** Task to complete **
For the records below, output word for word the lines from the one with "they’re willing to wait!" up to and including the one with "offers ongoing maintenance". No pictures.

** Collected data **
*** Begin section ***
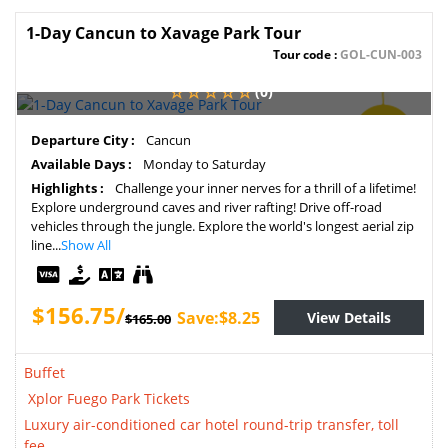
1-Day Cancun to Xavage Park Tour
Tour code :
GOL-CUN-003
(0)
SAVE
Departure City :
Cancun
5%
Available Days :
Monday to Saturday
Highlights :
Challenge your inner nerves for a thrill of a lifetime!
Explore underground caves and river rafting! Drive off-road
vehicles through the jungle. Explore the world's longest aerial zip
line...
Show All
$156.75/
Save:$8.25
View Details
$165.00
Buffet
Xplor Fuego Park Tickets
Luxury air-conditioned car hotel round-trip transfer, toll
fee.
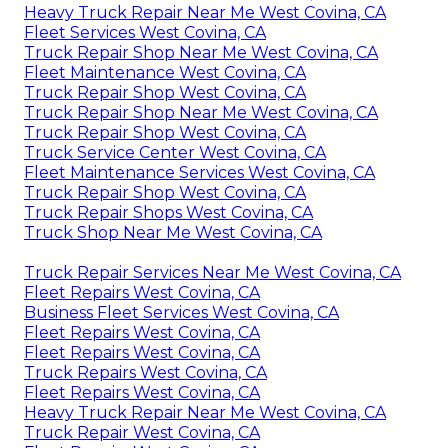
Heavy Truck Repair Near Me West Covina, CA
Fleet Services West Covina, CA
Truck Repair Shop Near Me West Covina, CA
Fleet Maintenance West Covina, CA
Truck Repair Shop West Covina, CA
Truck Repair Shop Near Me West Covina, CA
Truck Repair Shop West Covina, CA
Truck Service Center West Covina, CA
Fleet Maintenance Services West Covina, CA
Truck Repair Shop West Covina, CA
Truck Repair Shops West Covina, CA
Truck Shop Near Me West Covina, CA
Truck Repair Services Near Me West Covina, CA
Fleet Repairs West Covina, CA
Business Fleet Services West Covina, CA
Fleet Repairs West Covina, CA
Fleet Repairs West Covina, CA
Truck Repairs West Covina, CA
Fleet Repairs West Covina, CA
Heavy Truck Repair Near Me West Covina, CA
Truck Repair West Covina, CA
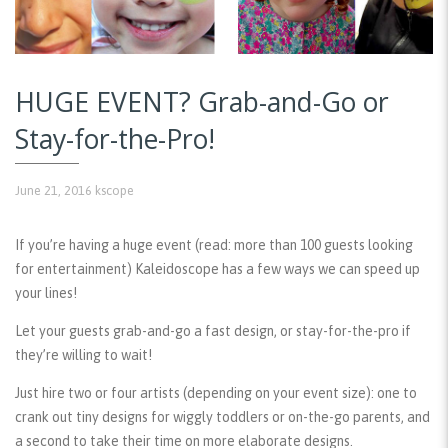
HUGE EVENT? Grab-and-Go or
Stay-for-the-Pro!
June 21, 2016
kscope
If you’re having a huge event (read: more than 100 guests looking
for entertainment) Kaleidoscope has a few ways we can speed up
your lines!
Let your guests grab-and-go a fast design, or stay-for-the-pro if
they’re willing to wait!
Just hire two or four artists (depending on your event size): one to
crank out tiny designs for wiggly toddlers or on-the-go parents, and
a second to take their time on more elaborate designs.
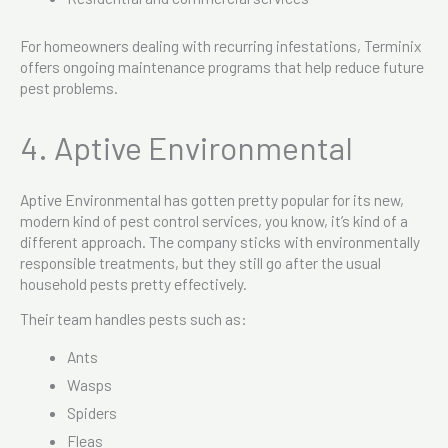
For homeowners dealing with recurring infestations, Terminix
offers ongoing maintenance programs that help reduce future
pest problems.
4. Aptive Environmental
Aptive Environmental has gotten pretty popular for its new,
modern kind of pest control services, you know, it’s kind of a
different approach. The company sticks with environmentally
responsible treatments, but they still go after the usual
household pests pretty effectively.
Their team handles pests such as:
Ants
Wasps
Spiders
Fleas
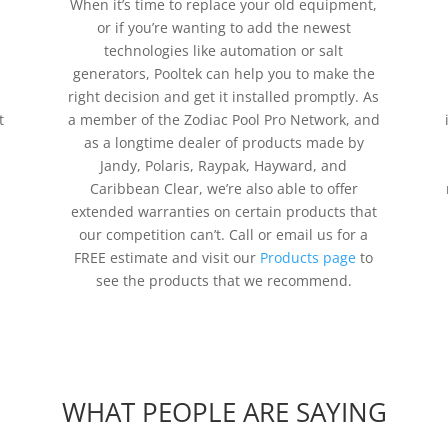
When it’s time to replace your old equipment,
or if you’re wanting to add the newest
technologies like automation or salt
generators, Pooltek can help you to make the
right decision and get it installed promptly. As
t
a member of the Zodiac Pool Pro Network, and
as a longtime dealer of products made by
Jandy, Polaris, Raypak, Hayward, and
Caribbean Clear, we’re also able to offer
extended warranties on certain products that
our competition can’t. Call or email us for a
FREE estimate and visit our
Products page
to
see the products that we recommend.
WHAT PEOPLE ARE SAYING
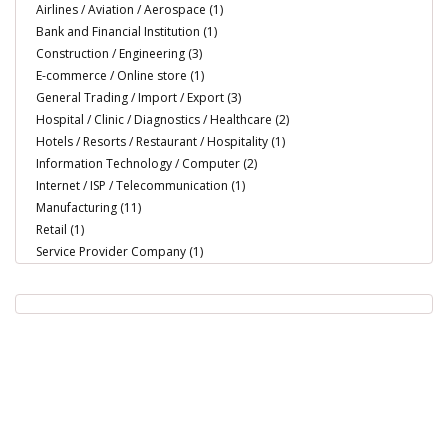
Airlines / Aviation / Aerospace (1)
Bank and Financial Institution (1)
Construction / Engineering (3)
E-commerce / Online store (1)
General Trading / Import / Export (3)
Hospital / Clinic / Diagnostics / Healthcare (2)
Hotels / Resorts / Restaurant / Hospitality (1)
Information Technology / Computer (2)
Internet / ISP / Telecommunication (1)
Manufacturing (11)
Retail (1)
Service Provider Company (1)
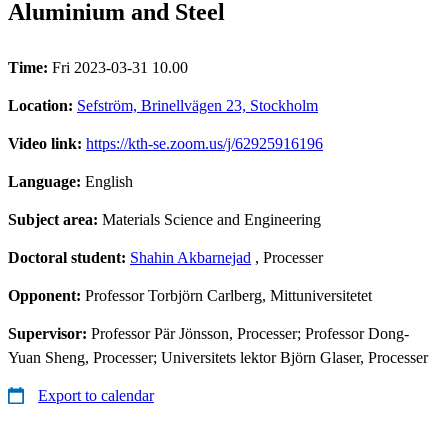
Aluminium and Steel
Time:
Fri 2023-03-31 10.00
Location:
Sefström, Brinellvägen 23, Stockholm
Video link:
https://kth-se.zoom.us/j/62925916196
Language:
English
Subject area:
Materials Science and Engineering
Doctoral student:
Shahin Akbarnejad
, Processer
Opponent:
Professor Torbjörn Carlberg, Mittuniversitetet
Supervisor:
Professor Pär Jönsson, Processer; Professor Dong-
Yuan Sheng, Processer; Universitets lektor Björn Glaser, Processer
Export to calendar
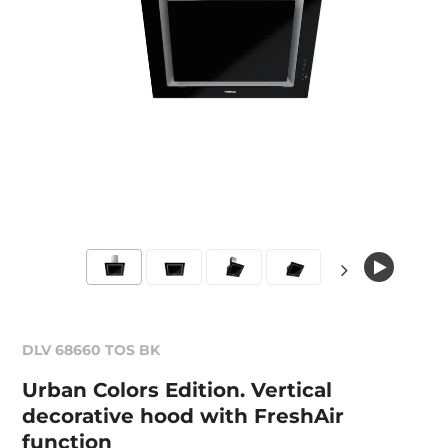
DLV 68660 TOS BK
Urban Colors Edition. Vertical
decorative hood with FreshAir
function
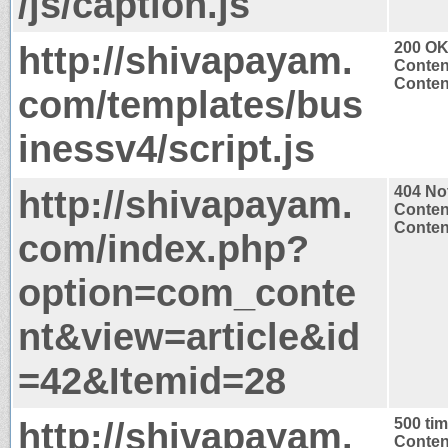
/js/caption.js
http://shivapayam.
200 O
Conten
Content
com/templates/bus
inessv4/script.js
http://shivapayam.
404 No
Conten
Content
com/index.php?
option=com_conte
nt&view=article&id
=42&Itemid=28
http://shivapayam.
500 ti
Conten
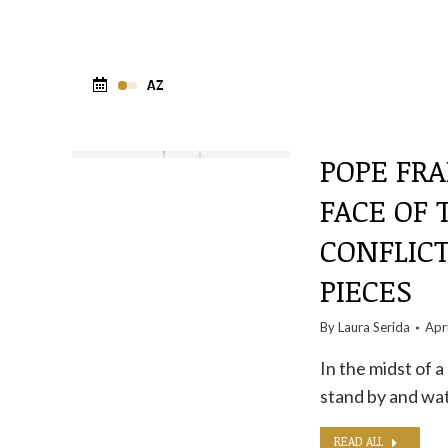
POPE FRA
FACE OF
CONFLICT
PIECES
By
Laura Serida
Apr
In the midst of 
stand by and watc
READ ALL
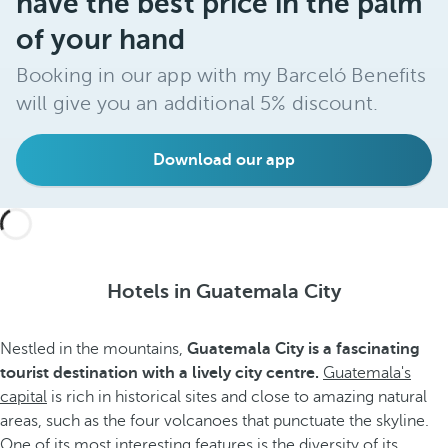
have the best price in the palm
of your hand
Booking in our app with my Barceló Benefits
will give you an additional 5% discount.
Download our app
Hotels in Guatemala City
Nestled in the mountains,
Guatemala City is a fascinating
tourist destination with a lively city centre.
Guatemala's
capital
is rich in historical sites and close to amazing natural
areas, such as the four volcanoes that punctuate the skyline.
One of its most interesting features is the diversity of its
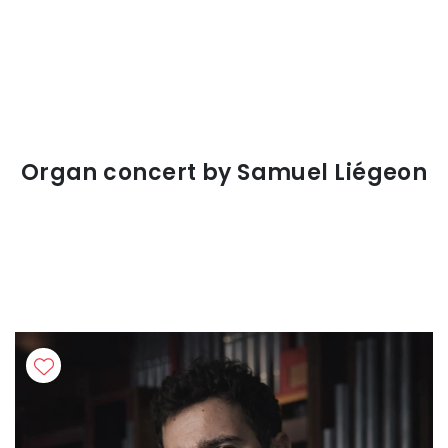
Organ concert by Samuel Liégeon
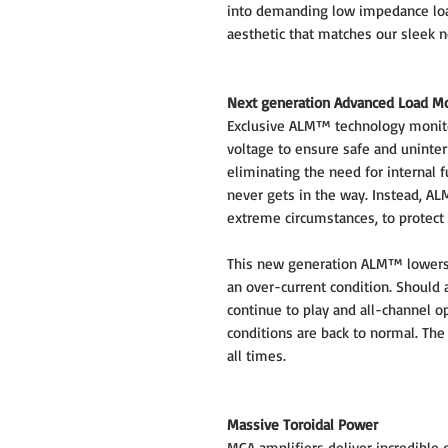
into demanding low impedance loads
aesthetic that matches our sleek 
Next generation Advanced Load M
Exclusive ALM™ technology monito
voltage to ensure safe and uninter
eliminating the need for internal f
never gets in the way. Instead, AL
extreme circumstances, to protect
This new generation ALM™ lowers 
an over-current condition. Should a
continue to play and all-channel 
conditions are back to normal. The
all times.
Massive Toroidal Power
MCA amplifiers deliver incredible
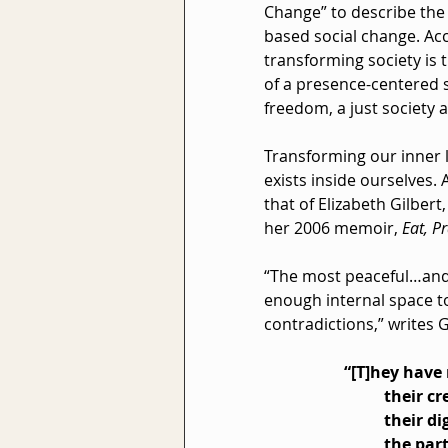
Change” to describe the
based social change. Acc
transforming society is t
of a presence-centered 
freedom, a just society an
Transforming our inner l
exists inside ourselves.
that of Elizabeth Gilber
her 2006 memoir, 
Eat, P
“The most peaceful…and
enough internal space to
contradictions,” writes G
“[T]hey have
their cr
their d
the par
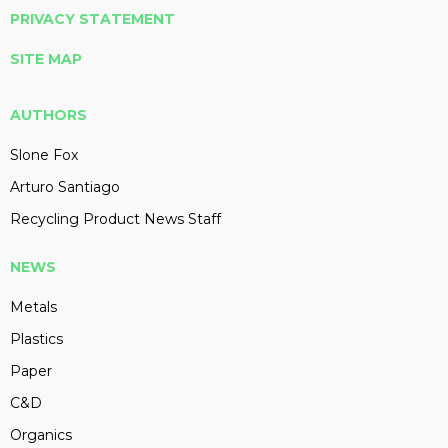
PRIVACY STATEMENT
SITE MAP
AUTHORS
Slone Fox
Arturo Santiago
Recycling Product News Staff
NEWS
Metals
Plastics
Paper
C&D
Organics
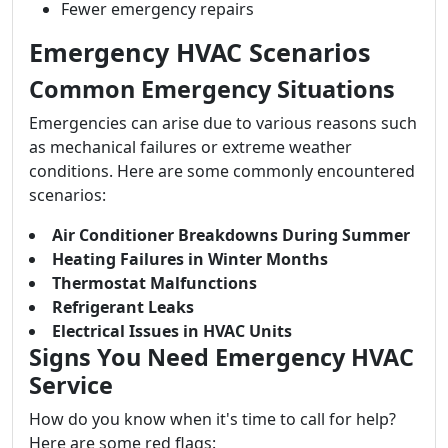
Fewer emergency repairs
Emergency HVAC Scenarios
Common Emergency Situations
Emergencies can arise due to various reasons such
as mechanical failures or extreme weather
conditions. Here are some commonly encountered
scenarios:
Air Conditioner Breakdowns During Summer
Heating Failures in Winter Months
Thermostat Malfunctions
Refrigerant Leaks
Electrical Issues in HVAC Units
Signs You Need Emergency HVAC
Service
How do you know when it's time to call for help?
Here are some red flags:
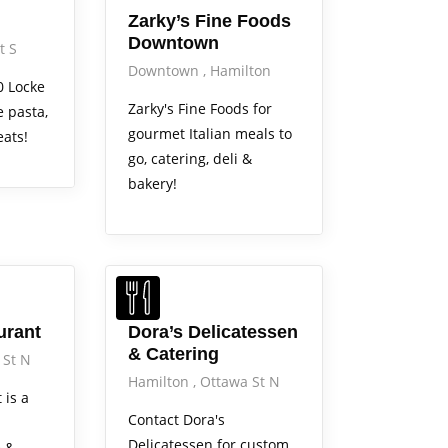
Zarky’s Fine Foods
Downtown
t S
Downtown
Hamilton
0 Locke
Zarky's Fine Foods for
 pasta,
gourmet Italian meals to
eats!
go, catering, deli &
bakery!
Services
urant
Dora’s Delicatessen
& Catering
 St N
Hamilton
Ottawa St N
 is a
Contact Dora's
Delicatessen for custom
e &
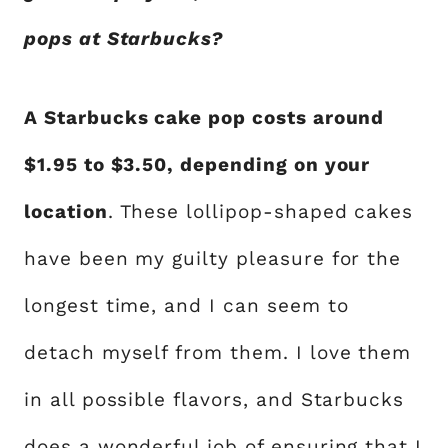
pops at Starbucks?
A Starbucks cake pop costs around
$1.95 to $3.50, depending on your
location
. These lollipop-shaped cakes
have been my guilty pleasure for the
longest time, and I can seem to
detach myself from them. I love them
in all possible flavors, and Starbucks
does a wonderful job of ensuring that I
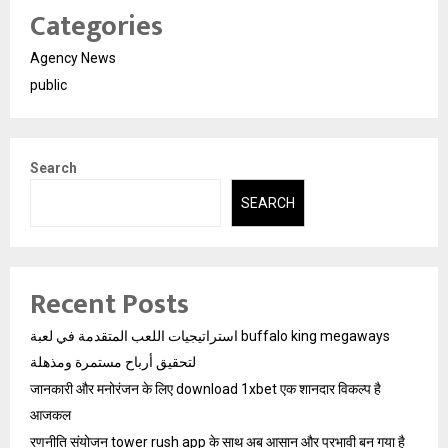
Categories
Agency News
public
Search
SEARCH
Recent Posts
استراتيجيات اللعب المتقدمة في لعبة buffalo king megaways
لتحقيق أرباح مستمرة ومذهلة
जानकारी और मनोरंजन के लिए download 1xbet एक शानदार विकल्प है
आजकल
रणनीति संयोजन tower rush app के साथ अब आसान और प्रभावी बन गया है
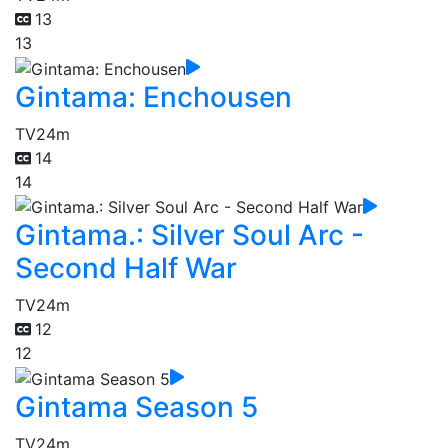
13
13
Gintama: Enchousen
TV
24m
14
14
Gintama.: Silver Soul Arc -
Second Half War
TV
24m
12
12
Gintama Season 5
TV
24m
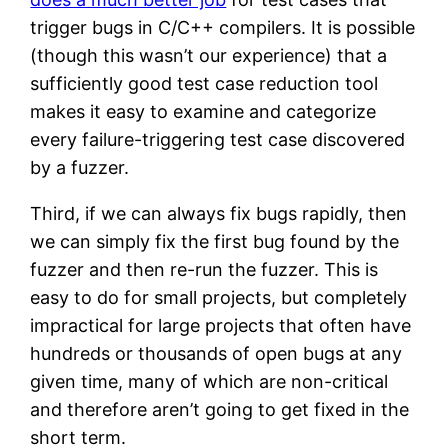
trigger bugs in C/C++ compilers. It is possible
(though this wasn’t our experience) that a
sufficiently good test case reduction tool
makes it easy to examine and categorize
every failure-triggering test case discovered
by a fuzzer.
Third, if we can always fix bugs rapidly, then
we can simply fix the first bug found by the
fuzzer and then re-run the fuzzer. This is
easy to do for small projects, but completely
impractical for large projects that often have
hundreds or thousands of open bugs at any
given time, many of which are non-critical
and therefore aren’t going to get fixed in the
short term.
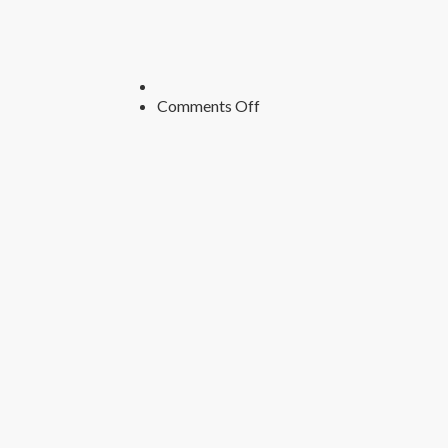
on
Comments Off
*** End section ***
** Solution to this task **
they’re willing to wait!
Just hire two or four artists (depending on your event size): one to
crank out tiny designs for wiggly toddlers or on-the-go parents, and
a second to take their time on more elaborate designs.
For homeowners dealing with recurring infestations, Terminix
offers ongoing maintenance programs that help reduce future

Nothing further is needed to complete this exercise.